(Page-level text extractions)
——————

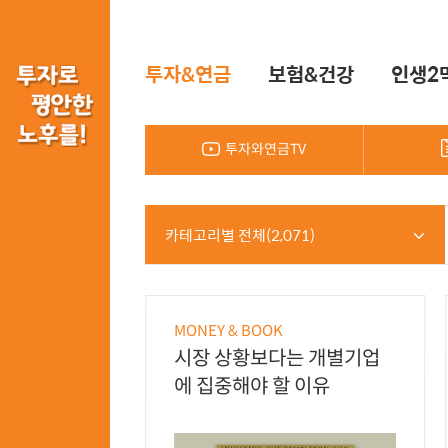
투자&연금
보험&건강
인생2
투자와연금TV
카테고리별 전체(2,071)
MONEY & BOOK
시장 상황보다는 개별기업
에 집중해야 할 이유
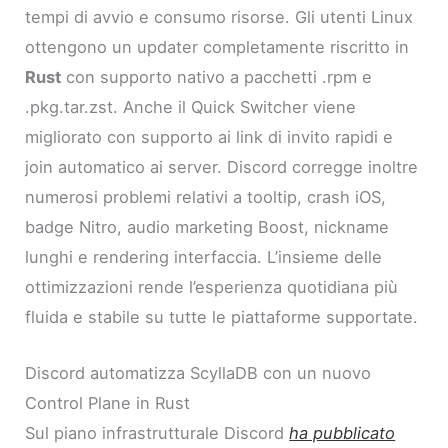
tempi di avvio e consumo risorse. Gli utenti Linux
ottengono un updater completamente riscritto in
Rust
con supporto nativo a pacchetti .rpm e
.pkg.tar.zst. Anche il Quick Switcher viene
migliorato con supporto ai link di invito rapidi e
join automatico ai server. Discord corregge inoltre
numerosi problemi relativi a tooltip, crash iOS,
badge Nitro, audio marketing Boost, nickname
lunghi e rendering interfaccia. L’insieme delle
ottimizzazioni rende l’esperienza quotidiana più
fluida e stabile su tutte le piattaforme supportate.
Discord automatizza ScyllaDB con un nuovo
Control Plane in Rust
Sul piano infrastrutturale Discord
ha pubblicato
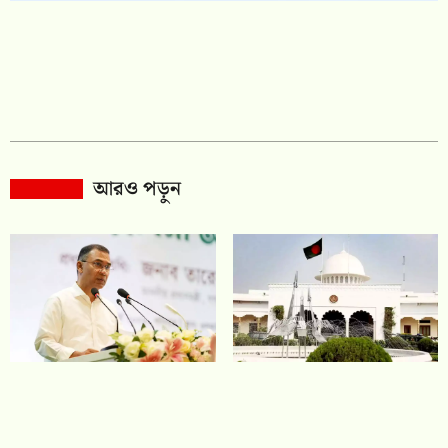
আরও পড়ুন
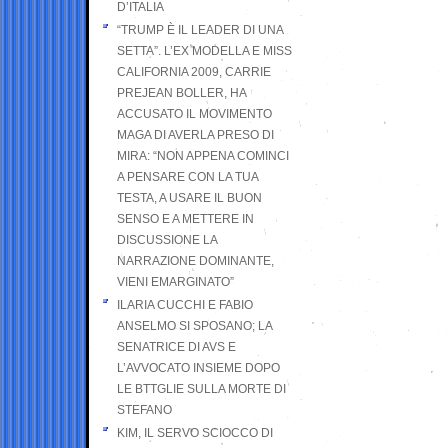
D’ITALIA
“TRUMP È IL LEADER DI UNA
SETTA”. L’EX MODELLA E MISS
CALIFORNIA 2009, CARRIE
PREJEAN BOLLER, HA
ACCUSATO IL MOVIMENTO
MAGA DI AVERLA PRESO DI
MIRA: “NON APPENA COMINCI
A PENSARE CON LA TUA
TESTA, A USARE IL BUON
SENSO E A METTERE IN
DISCUSSIONE LA
NARRAZIONE DOMINANTE,
VIENI EMARGINATO”
ILARIA CUCCHI E FABIO
ANSELMO SI SPOSANO; LA
SENATRICE DI AVS E
L’AVVOCATO INSIEME DOPO
LE BTTGLIE SULLA MORTE DI
STEFANO
KIM, IL SERVO SCIOCCO DI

——————

What this task involves: Where the word "supporto" appears in a line of the entries, copy that line.

Exercise response:
con supporto nativo a pacchetti .rpm e
migliorato con supporto ai link di invito rapidi e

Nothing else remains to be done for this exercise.